Myriad finished the quarter with $428.3 million in cash, cash equivalents, and marketable investment securities.

Myriad President and CEO Peter Meldrum said on a conference call following the release of the results that one of the firm's primary directives is to grow its international sales, As previously reported by GenomeWeb Daily News, Myriad opened a new European headquarters in Zurch, Switzerland in 2011 and has planned for sales operations there and in Germany, France, Italy, and Spain.

He said on the call that the firm opened its laboratory in Munich, Germany at the beginning of 2012. The lab has a capacity to generate $50 million a year in revenues, which the company hopes to achieve within five years, said Meldrum.

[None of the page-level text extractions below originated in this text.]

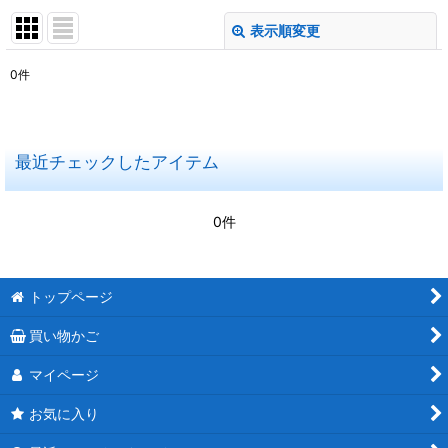
表示順変更
閉じる
0
件
表示数
:
在庫あり
最近チェックしたアイテム
並び順
:
0件
絞り込む
トップページ
買い物かご
マイページ
お気に入り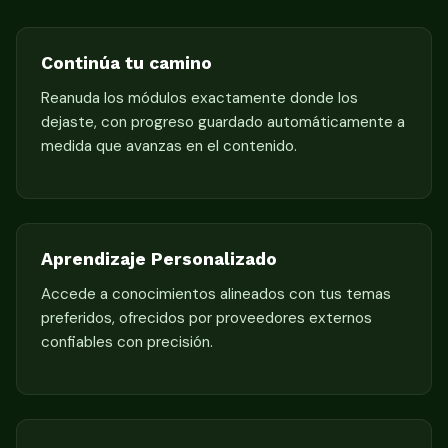
Continúa tu camino
Reanuda los módulos exactamente donde los
dejaste, con progreso guardado automáticamente a
medida que avanzas en el contenido.
Aprendizaje Personalizado
Accede a conocimientos alineados con tus temas
preferidos, ofrecidos por proveedores externos
confiables con precisión.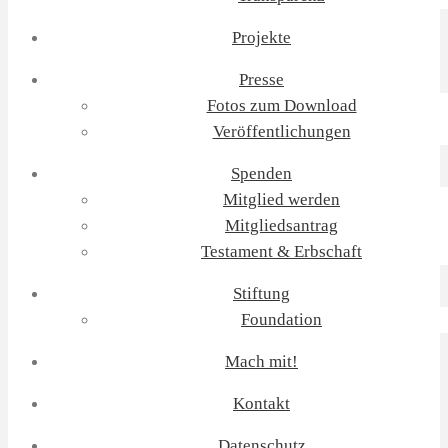
Projekte
Presse
Fotos zum Download
Veröffentlichungen
Spenden
Mitglied werden
Mitgliedsantrag
Testament & Erbschaft
Stiftung
Foundation
Mach mit!
Kontakt
Datenschutz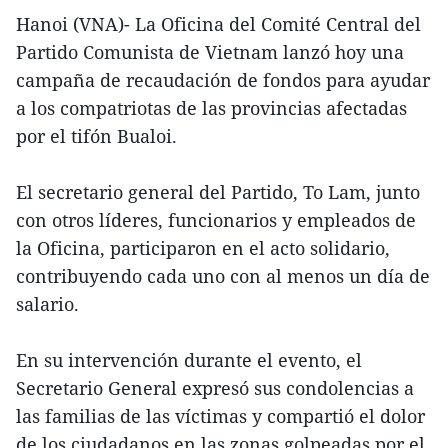
Hanoi (VNA)- La Oficina del Comité Central del
Partido Comunista de Vietnam lanzó hoy una
campaña de recaudación de fondos para ayudar
a los compatriotas de las provincias afectadas
por el tifón Bualoi.
El secretario general del Partido, To Lam, junto
con otros líderes, funcionarios y empleados de
la Oficina, participaron en el acto solidario,
contribuyendo cada uno con al menos un día de
salario.
En su intervención durante el evento, el
Secretario General expresó sus condolencias a
las familias de las víctimas y compartió el dolor
de los ciudadanos en las zonas golpeadas por el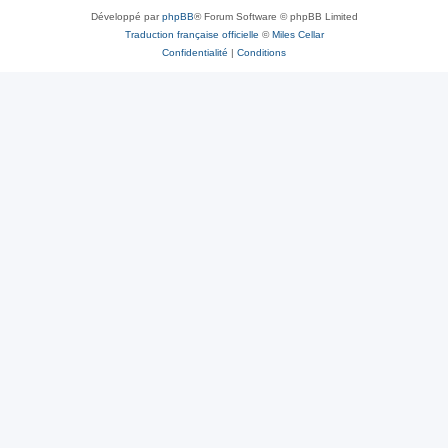
Développé par
phpBB
® Forum Software © phpBB Limited
Traduction française officielle
©
Miles Cellar
Confidentialité
|
Conditions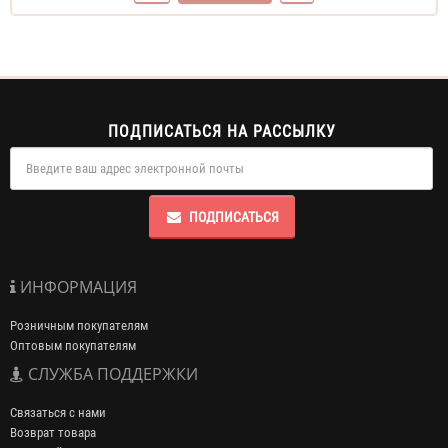
ПОДПИСАТЬСЯ НА РАССЫЛКУ
ПОДПИСАТЬСЯ
ИНФОРМАЦИЯ
Розничным покупателям
Оптовым покупателям
СЛУЖБА ПОДДЕРЖКИ
Связаться с нами
Возврат товара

In addition, he noted that Myriad has received reimbursement in all five of those targeted European markets for three of its products — BRACAnalysis, Colaris, and Colaris AP.

"In addition, we are initiating clinical studies in numerous European countries to demonstrate the clinical utility of our Prolaris product," Meldrum added. "We feel these trials will help accelerate demand for Myriad's prostate cancer prognostic test in Europe."

Prolaris is a 46-gene expression assay that has been developed to distinguish indolent forms of prostate cancer from more aggressive forms. Thus far, Myriad has completed four clinical studies on the test and has three more underway, said Marc Capone, president of Myriad Genetics Laboratories.

Capone said that interest in the Prolaris test is being driven by three factors: a recommendation that PSA screening be suspended until there is a test that can distinguish between indolent forms and aggressive forms of prostate cancer; a digital pathology test for prostate cancer that has been removed from the market, which had an order run rate of more than 10,000 samples per year; and recent publications that have highlighted the clinical and economic benefits of adjuvant radiation post-prostatectomy for aggressive prostate cancer.

As a result, Myriad has decided to accelerate commercialization of the Prolaris test in February among payers and physicians. As part of this effort, the company will double its urology sales team to around 20 field-based personnel, said Capone.

Myriad increased its revenue guidance for 2012 to a range of between $465 million and $475 million from a previous range of between $445 million and $465 million. Its EPS guidance also increased to a range of between $1.24 and $1.28 from $1.20 and $1.25.